阪神CSファーストS突破へのキーマン

 セパ両リーグともに11日からクライマックスシリーズ(CS)が始まる。セ・リーグ2位の阪神は、過去4度出場したCSでは全てファーストS敗退で通算1勝8敗。5度目の挑戦でファイナルS初進出を目指す。

 シーズンを振り返ると、打線はクリーンアップが盤石で、6番・福留もシーズン終盤に調子を上げた。先発陣もメッセンジャーを中心に安定しており、いかに呉昇桓へつなぐかが勝利へのポイントだ。福原、安藤の両ベテラン右腕とともに、20歳の松田もキーマンとなる。

 3年目の右腕は、今春キャンプ中の右肘痛で出遅れて、9月14日にようやく1軍昇格。3試合連続で無安打無失点と結果を残し、勝ちパターンに組み込まれた。阪神には150キロを超える球威を誇るリリーフ投手が少ないため貴重な存在だ。

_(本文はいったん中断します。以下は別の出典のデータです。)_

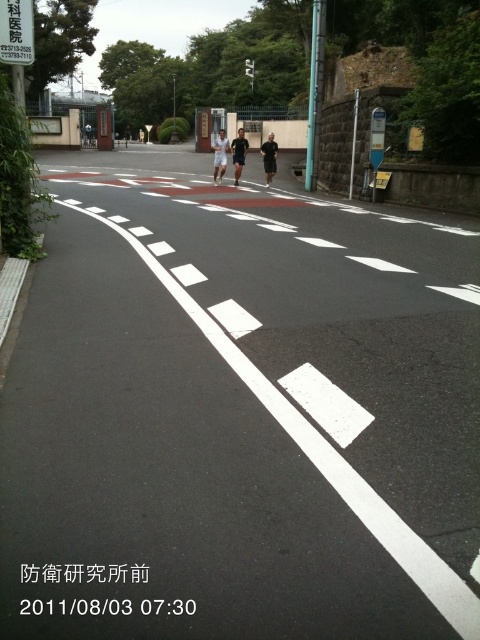 Does white plastic sign at upper left appear on the right side of black matte shirt at center?

Incorrect, white plastic sign at upper left is not on the right side of black matte shirt at center.

Does point (12, 45) come behind point (263, 148)?

No, (12, 45) is in front of (263, 148).

Between point (2, 0) and point (264, 156), which one is positioned behind?

The point (264, 156) is more distant.

The width and height of the screenshot is (480, 640). I want to click on white plastic sign at upper left, so click(x=16, y=32).

Between point (223, 161) and point (264, 170), which one is positioned in front?

Point (223, 161) is more forward.

Is white matte shirt at center positioned before black matte shirt at center?

Yes, white matte shirt at center is closer to the viewer.

Is point (216, 173) closer to viewer compared to point (274, 154)?

That is False.

Locate an element on the screen. The height and width of the screenshot is (640, 480). white matte shirt at center is located at coordinates (219, 156).

Which is above, white plastic sign at upper left or dark blue fabric shirt at center?

dark blue fabric shirt at center is higher up.

Does white plastic sign at upper left have a greater height compared to dark blue fabric shirt at center?

No.

Is point (27, 8) closer to viewer compared to point (233, 161)?

That is True.

Locate an element on the screen. white plastic sign at upper left is located at coordinates (16, 32). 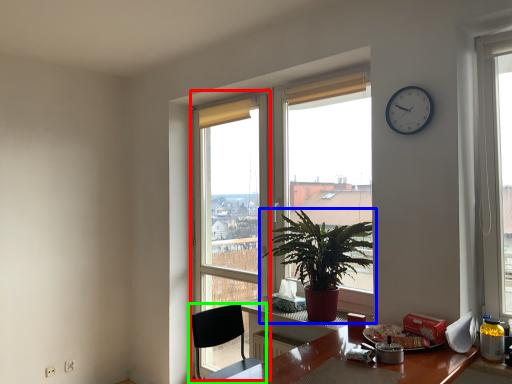 Question: Considering the real-world distances, which object is closest to glass door (highlighted by a red box)? houseplant (highlighted by a blue box) or chair (highlighted by a green box).

Choices:
 (A) houseplant
 (B) chair

Answer: (A) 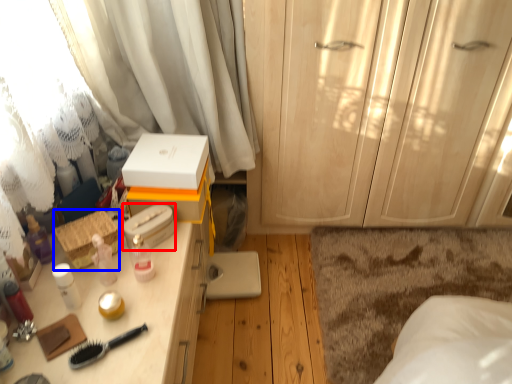 Question: Which of the following is the farthest to the observer, storage box (highlighted by a red box) or storage box (highlighted by a blue box)?

Choices:
 (A) storage box
 (B) storage box

Answer: (A) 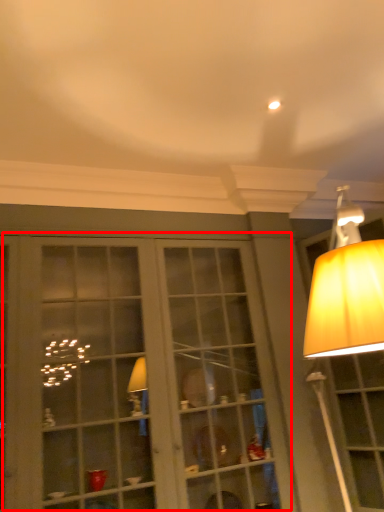 Question: Where is bay window (annotated by the red box) located in relation to lamp in the image?

Choices:
 (A) left
 (B) right

Answer: (A)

 松田にとってもCSは念願の舞台となる。2年目の昨季は、1軍初登板から17試合連続無失点と好投。後半戦は勝ち試合で起用された。

 だが、終盤に調子を落として、CSファーストS前日に出場選手登録を抹消された。「今年は遅れた分、試合数が少ないので頑張ろうと思ってやってきた。まだ(CSの)メンバーは決まっていないけど、最後まで残って、投げられることができればと思う」とポストシーズンでの出番を心待ちにしている。

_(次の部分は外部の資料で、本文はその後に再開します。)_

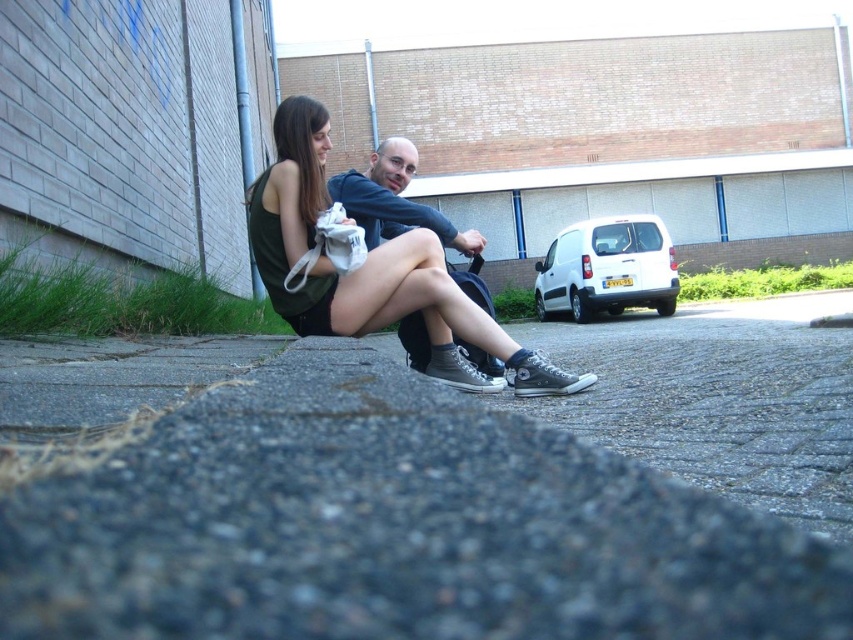 Question: Which object is farther from the camera taking this photo?

Choices:
 (A) matte black hoodie at center
 (B) matte black sneakers at center

Answer: (A)

Question: Considering the real-world distances, which object is farthest from the matte black sneakers at center?

Choices:
 (A) matte black hoodie at center
 (B) gray asphalt at center

Answer: (B)

Question: Among these objects, which one is farthest from the camera?

Choices:
 (A) white matte van at upper right
 (B) matte black sneakers at center
 (C) gray asphalt at center

Answer: (A)

Question: Can you confirm if gray asphalt at center is positioned to the right of matte black sneakers at center?

Choices:
 (A) yes
 (B) no

Answer: (A)

Question: Is white matte van at upper right in front of matte black hoodie at center?

Choices:
 (A) yes
 (B) no

Answer: (B)

Question: Is white matte van at upper right bigger than matte black hoodie at center?

Choices:
 (A) yes
 (B) no

Answer: (A) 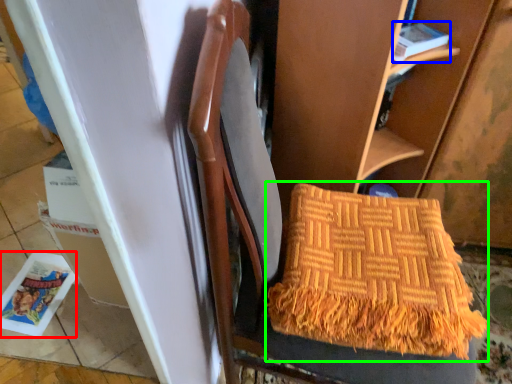 Question: Which object is the farthest from magazine (highlighted by a red box)? Choose among these: magazine (highlighted by a blue box) or blanket (highlighted by a green box).

Choices:
 (A) magazine
 (B) blanket

Answer: (A) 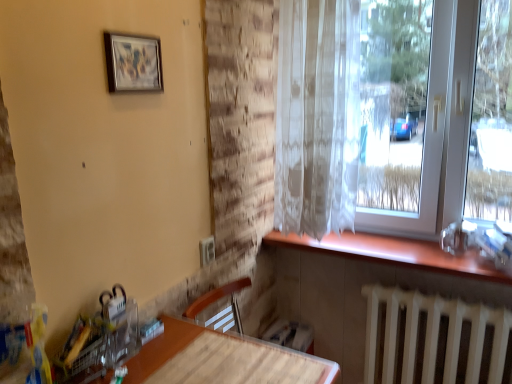 Question: From the image's perspective, is white translucent curtain at right above or below translucent white curtain at upper right?

Choices:
 (A) below
 (B) above

Answer: (B)

Question: From their relative heights in the image, would you say white translucent curtain at right is taller or shorter than translucent white curtain at upper right?

Choices:
 (A) short
 (B) tall

Answer: (B)

Question: Estimate the real-world distances between objects in this image. Which object is farther from the white metallic radiator at lower right?

Choices:
 (A) white translucent curtain at right
 (B) translucent white curtain at upper right
 (C) wooden at lower right
 (D) matte wood table at lower left
 (E) wooden table at lower center

Answer: (D)

Question: Estimate the real-world distances between objects in this image. Which object is farther from the white metallic radiator at lower right?

Choices:
 (A) matte wood table at lower left
 (B) wooden table at lower center
 (C) wooden at lower right
 (D) white translucent curtain at right
 (E) translucent white curtain at upper right

Answer: (A) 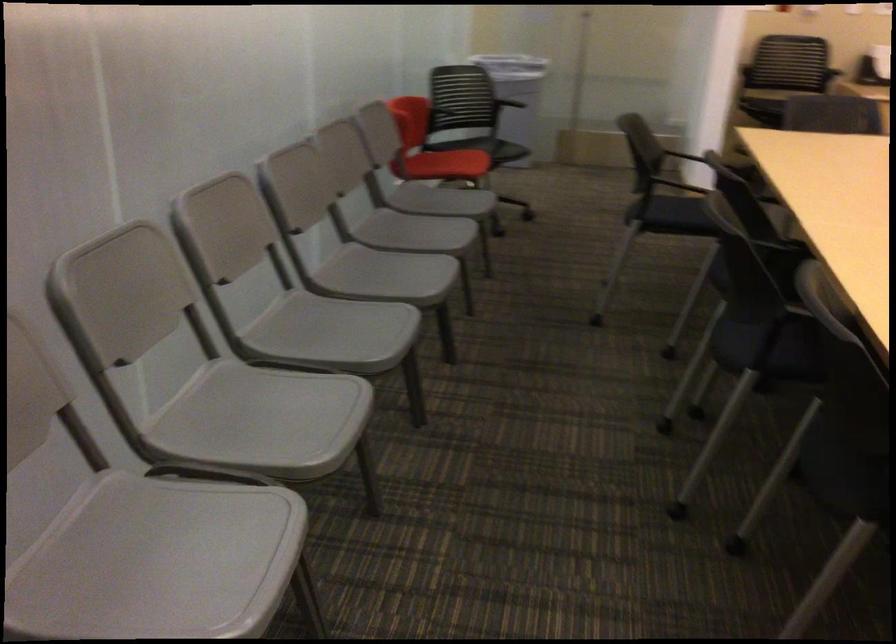 This screenshot has height=644, width=896. Find the location of `red chair sitting surface`. red chair sitting surface is located at coordinates (446, 164). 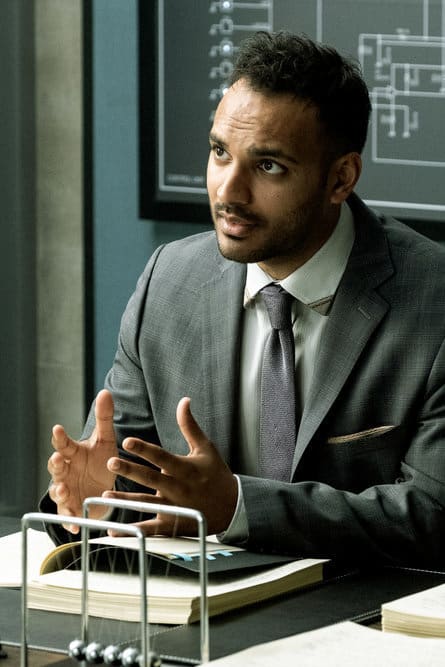 Locate an element on the screen. This screenshot has width=445, height=667. book is located at coordinates (167, 581). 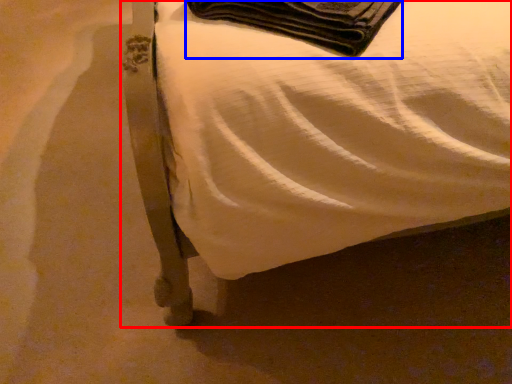 Question: Which of the following is the farthest to the observer, furniture (highlighted by a red box) or blanket (highlighted by a blue box)?

Choices:
 (A) furniture
 (B) blanket

Answer: (B) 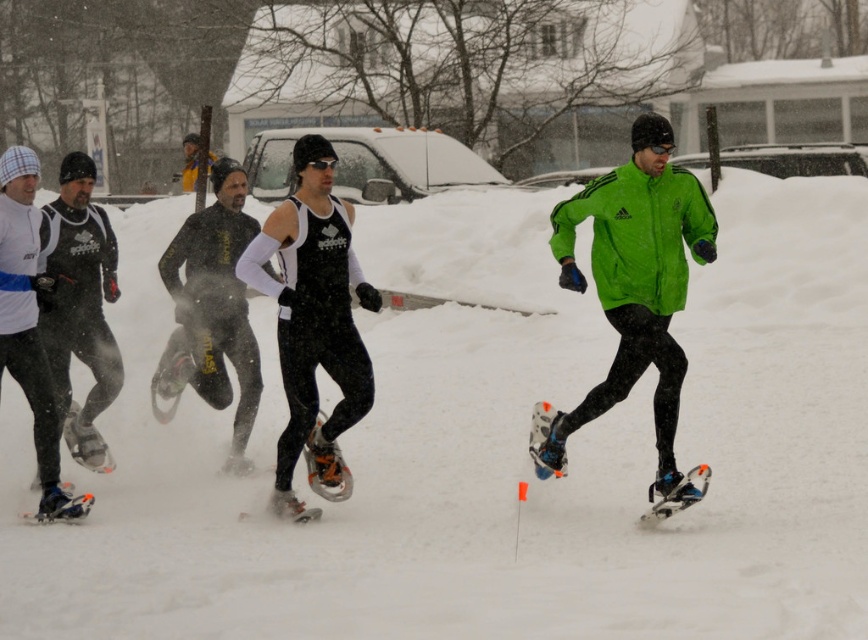 Does point (671, 416) lie behind point (45, 218)?

No.

Measure the distance from green matte jacket at center to matte black snowshoes at left.

They are 3.55 meters apart.

Locate an element on the screen. The image size is (868, 640). green matte jacket at center is located at coordinates (635, 284).

Image resolution: width=868 pixels, height=640 pixels. Identify the location of green matte jacket at center. (635, 284).

This screenshot has width=868, height=640. What do you see at coordinates (313, 321) in the screenshot?
I see `matte black ski suit at center` at bounding box center [313, 321].

Is matte black ski suit at center wider than matte black snowshoes at left?

Yes, matte black ski suit at center is wider than matte black snowshoes at left.

Is point (288, 356) in front of point (97, 310)?

That is True.

You are a GUI agent. You are given a task and a screenshot of the screen. Output one action in this format:
    pyautogui.click(x=<x>, y=<y>)
    Task: Click on the matte black ski suit at center
    
    Given the screenshot: What is the action you would take?
    pyautogui.click(x=313, y=321)

Can you confirm if green matte jacket at center is wider than matte black ski suit at center?

Correct, the width of green matte jacket at center exceeds that of matte black ski suit at center.

Consider the image. Can you confirm if green matte jacket at center is smaller than matte black ski suit at center?

No, green matte jacket at center is not smaller than matte black ski suit at center.

Where is `green matte jacket at center`? The image size is (868, 640). green matte jacket at center is located at coordinates (635, 284).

 ケガに苦しんだ今季の経緯も松田の意気込みを強くする。今春の宜野座キャンプ。2月19日に右肘外側張りを訴えて途中離脱した。

 状態が改善されず、球団から右肘の手術の提案を受けたが、保存療法を選択。5月15日のキャッチボール再開まで、ノースロー期間は3カ月にも及んだ。

 「3カ月もノースローは野球人生で初めてだった。みんな試合をしているし、自分は何をしているんだろう、という気持ちだった。でも、ケガしたのは自分のせいなので、この期間をどう過ごすかということを考えていた。自分を見つめ直す機会ができたと捉えて、また違う自分が見せられるようにしよう、と考えていた」

 長くつらいリハビリ。それでも常に前向きだった。松田と同じく春季キャンプで肘を痛めて離脱し、ともにリハビリに励んだ岩貞は当時をこう振り返る。「松田はいつも前向きで、逆に自分の励みにもなりました。彼から弱音を聞いたことはなかったですね」。地道なリハビリの成果で、8月に実戦復帰。一気に1軍にまで駆け上がった。

 松田は1軍昇格後、何度も周囲への感謝の気持ちを口にしてきた。リハビリに付き合ってくれた球団スタッフ。応援してくれたファン。支えてくれた家族や仲間。期待の若虎は恩返しの思いを胸に、CSの舞台に立つ。